Credit and livestock for Nicaraguan producers

According to the FAO, 27 percent of Nicaraguans suffer some degree of malnutrition, which is particularly damaging for children’s health. This malnutrition has not been caused by scarcity of basic food, but by unemployment and lack of opportunities. People simply can’t afford to buy food. World Bank figures show that 45 percent of Nicaragua’s population survives on less than $2 a day and nearly 15 percent on only $1 or less. 

The combination of this pre-existing situation, the current food price rises and inflation in general (which was over 15 percent last year) will make it impossible for a growing number of people to eat three times a day. Besides global factors, successive governments have left peasant farmers, the countryside and agricultural production to their fate. While no land dedicated to maize or other grains is being converted to biofuel production in Nicaragua, there has been a notable rise in the price of bread – which is as much a part of poor Nicaraguans’ diet as tortillas. This is because Nicaragua doesn’t produce wheat, and wheat farmers in the US and other countries have switched to biofuel crops.

The Sandinista government came to office in January 2007 with a commitment to implementing reforms in education, health, infrastructure and rural development to address acute poverty, particularly in rural areas. Here are some of the key features of the programme:

Credit for small producers

This year, the government promised to provide zero-interest loans for seeds and fertilisers for over 111,000 smallholder farmers to produce basic grains. The loans will be repayable with produce at harvest time.  According to the Ministry of Agriculture and Forestry (MAGFOR), this is part of a package worth $230 million in government and private funds to provide incentives for food production. The government also announced that import tariffs on a number of basic food products, including beans, oats, barley and cooking oil, had been reduced or eliminated. Nicaragua has a large amount of land and rural labour, and a traditional agrarian culture. President Daniel Ortega the government said the country could increase production, ensure national food sovereignty and even supply food to the whole of Central America. 
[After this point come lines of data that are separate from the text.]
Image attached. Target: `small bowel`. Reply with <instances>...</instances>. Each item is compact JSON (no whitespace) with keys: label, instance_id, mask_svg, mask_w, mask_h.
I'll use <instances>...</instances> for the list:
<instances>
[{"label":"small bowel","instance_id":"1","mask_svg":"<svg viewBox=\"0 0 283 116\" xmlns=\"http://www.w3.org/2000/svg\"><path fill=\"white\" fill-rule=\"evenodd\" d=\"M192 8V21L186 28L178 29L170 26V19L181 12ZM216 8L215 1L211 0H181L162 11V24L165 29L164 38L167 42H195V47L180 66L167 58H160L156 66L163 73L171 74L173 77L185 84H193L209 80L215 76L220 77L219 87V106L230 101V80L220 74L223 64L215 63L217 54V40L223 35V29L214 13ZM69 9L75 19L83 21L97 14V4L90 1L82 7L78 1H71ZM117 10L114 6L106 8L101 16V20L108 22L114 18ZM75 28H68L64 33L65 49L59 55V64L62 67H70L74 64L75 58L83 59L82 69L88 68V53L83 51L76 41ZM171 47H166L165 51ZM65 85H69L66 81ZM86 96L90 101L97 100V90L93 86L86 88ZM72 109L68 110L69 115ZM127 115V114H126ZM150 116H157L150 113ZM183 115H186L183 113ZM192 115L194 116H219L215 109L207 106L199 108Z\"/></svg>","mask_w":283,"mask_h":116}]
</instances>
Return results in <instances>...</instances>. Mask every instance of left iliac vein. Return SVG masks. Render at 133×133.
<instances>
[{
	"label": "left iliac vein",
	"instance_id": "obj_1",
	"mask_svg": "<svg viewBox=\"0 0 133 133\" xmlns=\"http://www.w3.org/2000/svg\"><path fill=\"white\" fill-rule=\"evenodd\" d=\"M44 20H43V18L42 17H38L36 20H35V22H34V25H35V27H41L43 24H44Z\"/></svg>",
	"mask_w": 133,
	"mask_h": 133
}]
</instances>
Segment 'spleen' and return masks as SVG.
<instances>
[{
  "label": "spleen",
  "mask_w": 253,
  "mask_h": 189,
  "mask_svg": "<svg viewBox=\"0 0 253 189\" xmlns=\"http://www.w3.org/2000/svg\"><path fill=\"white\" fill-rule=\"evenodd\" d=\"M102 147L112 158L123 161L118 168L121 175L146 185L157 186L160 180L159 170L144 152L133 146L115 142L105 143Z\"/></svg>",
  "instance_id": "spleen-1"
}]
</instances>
“Food for the People” programme

The government has also reactivated ENABAS (National Basic Food Company) warehouses as part of its “Food for the People” programme. In November, it was reported that ENABAS had signed agreements with over 50,000 farmers and 72 agricultural cooperatives to buy basic grains and other food products at fixed rates. ENABAS then distributes the produce directly to points of sale in impoverished neighbourhoods and communities across the country. Here, the food is sold at affordable prices.

Zero Hunger Programme

A third government food security initiative is the "Zero Hunger" programme, coordinated by MAGFOR and based on a model pioneered by the Nicaraguan NGO CIPRES over the last decade. It constitutes an environmentally friendly, integrated way of reviving the productive capacity of impoverished campesino families, so they can become self-sufficient in food and sell the surplus locally. The model is adjusted to the economic, social and environmental realities of rural Nicaragua and focuses on women producers.
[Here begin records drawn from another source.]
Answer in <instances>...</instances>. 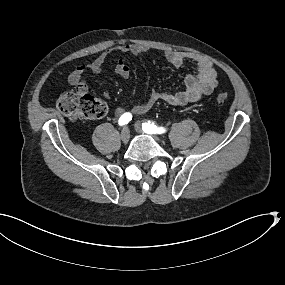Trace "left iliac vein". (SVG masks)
<instances>
[{"mask_svg":"<svg viewBox=\"0 0 285 285\" xmlns=\"http://www.w3.org/2000/svg\"><path fill=\"white\" fill-rule=\"evenodd\" d=\"M135 130L138 132V133H140V134H144V132H143V130H142V128H141V123L140 122H136L135 123ZM150 136H152V135H150ZM156 141H158V142H161L162 141V139L160 138V137H157V136H152Z\"/></svg>","mask_w":285,"mask_h":285,"instance_id":"1","label":"left iliac vein"}]
</instances>
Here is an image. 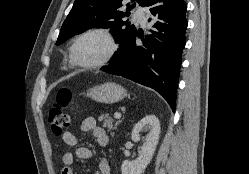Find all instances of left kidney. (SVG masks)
<instances>
[{"instance_id":"obj_1","label":"left kidney","mask_w":249,"mask_h":174,"mask_svg":"<svg viewBox=\"0 0 249 174\" xmlns=\"http://www.w3.org/2000/svg\"><path fill=\"white\" fill-rule=\"evenodd\" d=\"M145 127H147L150 132L141 147L139 157L133 161H123L121 166L122 174H142L153 157L160 135V123L155 115H147L141 119L134 126L131 138L134 142L140 141L139 133Z\"/></svg>"}]
</instances>
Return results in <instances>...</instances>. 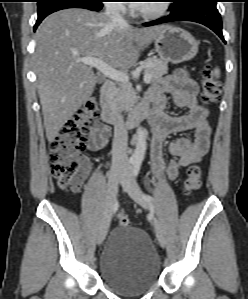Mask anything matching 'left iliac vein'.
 Returning a JSON list of instances; mask_svg holds the SVG:
<instances>
[{
  "mask_svg": "<svg viewBox=\"0 0 248 299\" xmlns=\"http://www.w3.org/2000/svg\"><path fill=\"white\" fill-rule=\"evenodd\" d=\"M131 167L129 165L125 166L124 173L121 176L120 183L125 189V191L129 194V196L138 203L144 209H148V203L144 199L142 191L140 187L136 184L133 178L130 175ZM153 225L155 227L157 239L162 247L165 246V237L163 234L162 227L159 221L156 218H153Z\"/></svg>",
  "mask_w": 248,
  "mask_h": 299,
  "instance_id": "1",
  "label": "left iliac vein"
}]
</instances>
Participating families receive a package including a pregnant cow, a pregnant sow, chickens, a cockerel, seeds, fruit trees, a grey water filter (which recycles soapy or dirty water for irrigation), a bio-digestor (for making cooking gas from animal dung, eliminating the damaging effects of firewood usage on the environment and health). The goods are registered in the name of women who commit to producing food, and to reforesting part of their land. Low-interest credit, technical support and training are also provided. The short-term aim is to dramatically improve family nutrition, and the medium term aim is to regenerate rural economies.
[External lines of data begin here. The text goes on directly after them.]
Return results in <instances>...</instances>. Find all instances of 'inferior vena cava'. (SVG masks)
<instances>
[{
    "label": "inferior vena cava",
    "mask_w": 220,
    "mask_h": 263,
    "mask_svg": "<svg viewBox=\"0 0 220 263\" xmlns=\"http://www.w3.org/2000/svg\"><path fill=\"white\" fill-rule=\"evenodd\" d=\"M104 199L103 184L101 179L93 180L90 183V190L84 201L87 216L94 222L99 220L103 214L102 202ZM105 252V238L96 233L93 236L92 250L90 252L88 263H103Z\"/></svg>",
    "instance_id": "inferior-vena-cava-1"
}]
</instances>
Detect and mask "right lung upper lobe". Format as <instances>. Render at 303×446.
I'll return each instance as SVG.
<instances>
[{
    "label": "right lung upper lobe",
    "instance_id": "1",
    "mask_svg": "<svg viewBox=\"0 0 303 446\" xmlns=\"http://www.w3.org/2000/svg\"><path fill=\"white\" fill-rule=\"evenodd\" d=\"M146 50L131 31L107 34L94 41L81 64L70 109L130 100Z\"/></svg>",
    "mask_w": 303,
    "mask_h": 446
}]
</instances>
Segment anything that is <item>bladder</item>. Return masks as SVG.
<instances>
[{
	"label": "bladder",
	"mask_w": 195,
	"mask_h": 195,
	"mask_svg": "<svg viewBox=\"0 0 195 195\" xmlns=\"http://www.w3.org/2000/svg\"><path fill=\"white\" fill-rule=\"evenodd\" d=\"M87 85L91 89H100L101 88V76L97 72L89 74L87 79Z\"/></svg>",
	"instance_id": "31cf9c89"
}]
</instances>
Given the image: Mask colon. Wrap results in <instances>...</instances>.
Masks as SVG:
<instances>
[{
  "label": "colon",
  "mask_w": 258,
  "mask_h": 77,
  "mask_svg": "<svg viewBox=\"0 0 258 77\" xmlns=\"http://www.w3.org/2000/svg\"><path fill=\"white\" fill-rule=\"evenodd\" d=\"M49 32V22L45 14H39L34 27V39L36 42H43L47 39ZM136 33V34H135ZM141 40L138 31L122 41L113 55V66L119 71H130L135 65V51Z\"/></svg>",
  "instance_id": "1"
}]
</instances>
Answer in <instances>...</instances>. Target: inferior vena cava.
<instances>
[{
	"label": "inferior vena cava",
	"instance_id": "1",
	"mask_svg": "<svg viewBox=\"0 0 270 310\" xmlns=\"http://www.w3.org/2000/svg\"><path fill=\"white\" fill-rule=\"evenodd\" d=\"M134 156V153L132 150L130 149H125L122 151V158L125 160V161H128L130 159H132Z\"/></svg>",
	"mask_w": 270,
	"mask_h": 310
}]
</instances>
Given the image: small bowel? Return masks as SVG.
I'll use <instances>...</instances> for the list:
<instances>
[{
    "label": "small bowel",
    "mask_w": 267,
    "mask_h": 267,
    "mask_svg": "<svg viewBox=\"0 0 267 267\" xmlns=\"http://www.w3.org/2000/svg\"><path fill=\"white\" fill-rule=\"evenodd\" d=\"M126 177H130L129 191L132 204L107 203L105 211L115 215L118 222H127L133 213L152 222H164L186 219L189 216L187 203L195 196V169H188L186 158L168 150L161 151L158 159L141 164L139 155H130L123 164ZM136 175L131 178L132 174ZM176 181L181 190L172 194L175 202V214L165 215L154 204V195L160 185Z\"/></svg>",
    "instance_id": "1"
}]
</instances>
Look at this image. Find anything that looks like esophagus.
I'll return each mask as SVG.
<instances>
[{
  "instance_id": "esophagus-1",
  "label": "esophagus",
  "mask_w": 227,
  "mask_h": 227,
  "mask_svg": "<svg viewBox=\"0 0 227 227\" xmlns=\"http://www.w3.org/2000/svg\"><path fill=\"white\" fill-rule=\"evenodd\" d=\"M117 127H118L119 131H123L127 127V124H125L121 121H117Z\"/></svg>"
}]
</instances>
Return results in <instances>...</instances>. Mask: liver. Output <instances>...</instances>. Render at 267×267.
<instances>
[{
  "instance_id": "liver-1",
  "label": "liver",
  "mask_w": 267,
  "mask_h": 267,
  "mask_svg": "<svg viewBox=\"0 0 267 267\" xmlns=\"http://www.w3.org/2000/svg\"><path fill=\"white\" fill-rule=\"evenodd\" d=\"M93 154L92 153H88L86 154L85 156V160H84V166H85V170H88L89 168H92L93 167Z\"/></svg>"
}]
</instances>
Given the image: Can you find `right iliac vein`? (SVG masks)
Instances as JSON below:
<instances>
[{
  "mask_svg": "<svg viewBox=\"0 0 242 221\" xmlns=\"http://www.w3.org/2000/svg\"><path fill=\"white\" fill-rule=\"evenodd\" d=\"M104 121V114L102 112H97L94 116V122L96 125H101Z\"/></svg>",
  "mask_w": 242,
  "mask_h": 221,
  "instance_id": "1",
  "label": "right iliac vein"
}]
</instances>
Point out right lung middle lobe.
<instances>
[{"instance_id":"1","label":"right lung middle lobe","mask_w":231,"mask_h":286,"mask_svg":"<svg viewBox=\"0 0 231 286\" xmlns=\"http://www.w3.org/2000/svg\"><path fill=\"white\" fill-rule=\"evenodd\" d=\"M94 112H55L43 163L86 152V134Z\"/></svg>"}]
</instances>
The government aims to integrate 75,000 smallholder families into this programme before 2012. In 2007, it provided 13,000 packages and plans another 14,500 during 2008. According to Minister Ariel Bucardo 19,300 direct jobs and 60,000 indirect jobs have been created in the first 15 months of the programme. The programme was inaugurated in May 2007 in Raiti in northwest Nicaragua, an area of Miskitu, Mayangna and Mestizo communities living in extreme poverty. The main desire of the local people is to “save the Río Coco”, on whose shores they have historically built their communities, but which is now shrinking due to encroaching deforestation.

So what contribution will these initiatives make to reversing poverty and malnutrition in Nicaragua?  Critics point out that the programmes only benefit those who already have property, not the two-in-five landless families trapped in deepest poverty. The majority of them can’t become producers, not only because they have no land but also because they are often single mothers who will find it increasingly difficult to buy food as prices rise. Others argue that national and regional initiatives must be backed up by much stronger political will on the part of rich countries and transnational corporations if the world is to stop the global food crisis seriously damaging the prospects of a generation.